# Exchange rate for 2015 tax declaration



## Alcalaina (Aug 6, 2010)

Does anyone know the official rate of exchange between GBP and euro (as at 31 Dec 2015) for doing this year's IRPF exercise? All my income is in sterling...


----------



## AllHeart (Nov 22, 2013)

Here it is:

https://www.boe.es/boe/dias/2016/01/05/pdfs/BOE-A-2016-114.pdf


----------



## CapnBilly (Jun 7, 2011)

Personally I don't use the end of year rate, I use an average rate for the year. However, if you want to use the rate for the 31st December 2015 it's this one, not the one that was posted.

http://www.boe.es/boe/dias/2016/01/05/pdfs/BOE-A-2016-113.pdf


----------



## The Skipper (Nov 26, 2014)

Alcalaina said:


> Does anyone know the official rate of exchange between GBP and euro (as at 31 Dec 2015) for doing this year's IRPF exercise? All my income is in sterling...


All of my income is also in Sterling. This is a quote from my accountant received by email yesterday with a copy of my 2015 tax return: "The main reason for the higher Tax bill is the exchange rate which the average for 2015 was 1,34950."


----------



## AllHeart (Nov 22, 2013)

Thanks for posting the correct one, and I'm sorry for posting the wrong one. I have to correct that in another thread.


----------



## Campesina (Dec 17, 2011)

For IRPF you have to use the average rate for 2015 which is €1,3777 = £1 or £0.72584 = €1

You can find the average rate for 2015 plus historical average rates here:

ECB reference exchange rate, UK pound sterling/Euro

The rate on 31st December is the one used for the 720 declaration only.


----------



## CapnBilly (Jun 7, 2011)

€1.3777 is the rate I advise people to use.


----------



## Alcalaina (Aug 6, 2010)

Thanks all.
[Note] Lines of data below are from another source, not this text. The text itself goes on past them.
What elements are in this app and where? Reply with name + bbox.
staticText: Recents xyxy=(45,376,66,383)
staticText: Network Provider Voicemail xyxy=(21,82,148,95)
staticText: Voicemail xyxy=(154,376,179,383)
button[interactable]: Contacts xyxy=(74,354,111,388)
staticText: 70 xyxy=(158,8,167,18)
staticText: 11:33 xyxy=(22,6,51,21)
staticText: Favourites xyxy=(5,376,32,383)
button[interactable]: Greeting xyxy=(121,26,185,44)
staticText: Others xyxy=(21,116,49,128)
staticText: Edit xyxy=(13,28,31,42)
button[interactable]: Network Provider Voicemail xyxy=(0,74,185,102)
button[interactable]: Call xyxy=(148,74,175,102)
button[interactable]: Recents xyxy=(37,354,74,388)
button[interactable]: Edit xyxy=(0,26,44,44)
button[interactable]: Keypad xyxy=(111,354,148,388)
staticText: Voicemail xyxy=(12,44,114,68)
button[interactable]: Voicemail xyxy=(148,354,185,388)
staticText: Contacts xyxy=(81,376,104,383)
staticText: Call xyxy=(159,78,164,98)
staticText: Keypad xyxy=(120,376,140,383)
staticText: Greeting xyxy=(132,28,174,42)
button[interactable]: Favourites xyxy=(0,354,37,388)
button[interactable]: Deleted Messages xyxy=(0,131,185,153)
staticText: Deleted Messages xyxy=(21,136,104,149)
I like 1,349 better than 1,377... I´ll get the gestor to check it when he goes to the AT for me.


----------



## CapnBilly (Jun 7, 2011)

You can use any rate you like because it's a self assessment, but if you get checked then you may or may not have to justify why you used the rate you did. So, an example may be that this was the rate of exchange on the day you received the funds (or an average of rates you received when you exchanged the funds).


----------



## Alcalaina (Aug 6, 2010)

CapnBilly said:


> You can use any rate you like because it's a self assessment, but if you get checked then you may or may not have to justify why you used the rate you did. So, an example may be that this was the rate of exchange on the day you received the funds (or an average of rates you received when you exchanged the funds).


OK, I understand now, thanks.


----------